Danos hat es schwarz auf weiß in den Laborbefunden seiner Bluttests. Benzol, Ethylbenzol, Hexan – sie lesen sich wie ein Chemiebuch. „Alles Chemikalien, deren organische Bestandteile auch in Corexit und Rohöl zu finden sind. Und sie fließen durch meinen Körper, während wir miteinander sprechen.“
1.000 Kilometer Küste waren bedroht
Corexit, so heißt die Chemikalie, die BP einsetzte, um den schwarzen Schmierfilm im Golf von Mexiko aufzulösen. Nach der Explosion der „Deepwater Horizon“ bedrohte die schwarze Pest mehr als 1.000 Kilometer Küste. 88 Tage dauerte es, bis die Macondo-Ölquelle in der Tiefe endlich dicht hielt. Da waren bereits rund 780 Millionen Liter Öl ausgeströmt. Die Küsten von fünf US-Staaten wurden verseucht, ihre Natur, die Fischindustrie und der Tourismus massiv geschädigt.
Danos war einer von rund 48.000 Helfern, die gegen das Öl kämpften. Auf einem Kutter engagierte ihn BP, um gerade mal zwölf Kilometer vom speienden Bohrloch entfernt den Schmierfilm mit Sperren einzudämmen. 300 Dollar am Tag versprach das Lockangebot für den Gelegenheitsarbeiter. Der Traum vom großen Geld habe ihn die Widrigkeiten ertragen lassen. Vier Monate lang.
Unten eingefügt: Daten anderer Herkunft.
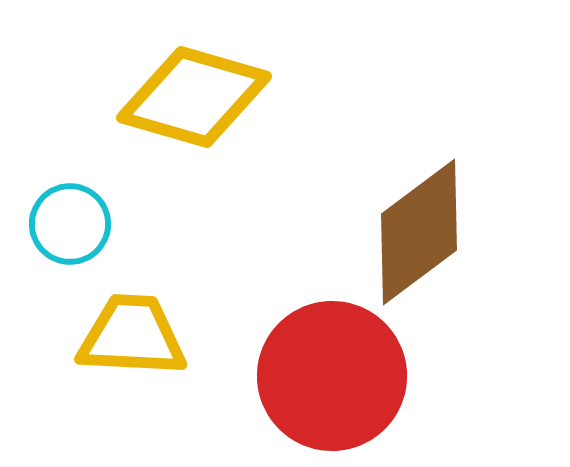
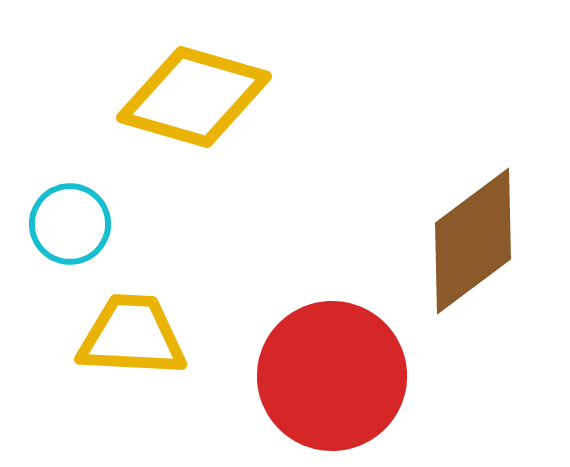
brown diamond: moved 54 px right, 9 px down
„Vier Mal sind wir da draußen von Flugzeugen mit Corexit besprüht worden“, sagt Danos. Die Schutzkleidung sei unzureichend gewesen. „Wir sollten keine Atemmasken tragen, um nicht aufzufallen.“ Das Lösungsmittel Corexit sei harmloser als Geschirrspülmittel, habe es geheißen. „Aber wie kann das sein, wenn meine Mutter ihr Leben lang Geschirr gespült hat, ohne solche Ausschläge zu bekommen?“
Der britische Ölkonzern hat darauf keine Antwort. „Die Kontrolldaten von Regierungs- und privaten Quellen sind ein überwältigender Beleg dafür, dass die Reinigungsarbeiter und Golfanrainer nicht Öl oder Lösungsmitteln ausgesetzt waren, deren Werte über den besorgniserregenden Grenzen lagen“, erklärt eine Sprecherin. Nichtsdestotrotz habe der Konzern mit der jetzigen Einigung Kompensationszahlungen zugestimmt.
Schwierige Beweislage
Doch Dorey Danos ist nicht der Einzige mit diesen Problemen. Viele Helfer berichteten nach der Ölsäuberungsaktion von ähnlichen körperlichen wie psychischen Symptomen. Danos bezahlte selbst den Arzt, der ihn entgiftete. Schwach fühle er sich immer noch. Spastische Anfälle habe er nach wie vor. Seinen Job in der Fabrik hat er verloren und damit auch die Krankenversicherung. Das Ersparte ist aufgebraucht. „Ich habe drei Töchter unter 14 Jahren“, so der Vater. „Werde ich sie eines Tages zum Altar führen oder ihnen das College finanzieren können?“
Auch die außergerichtliche Einigung tröstet Danos nicht. Zumal ihm ein harter Kampf bevorstehen kann, so Rechtswissenschaftler Blaine LeCesne. „Es ist extrem schwierig zu beweisen, dass die Berührung mit dem Öl der Grund für eine chronische Erkrankung ist“, sagt der Professor der Loyola-Universität in New Orleans.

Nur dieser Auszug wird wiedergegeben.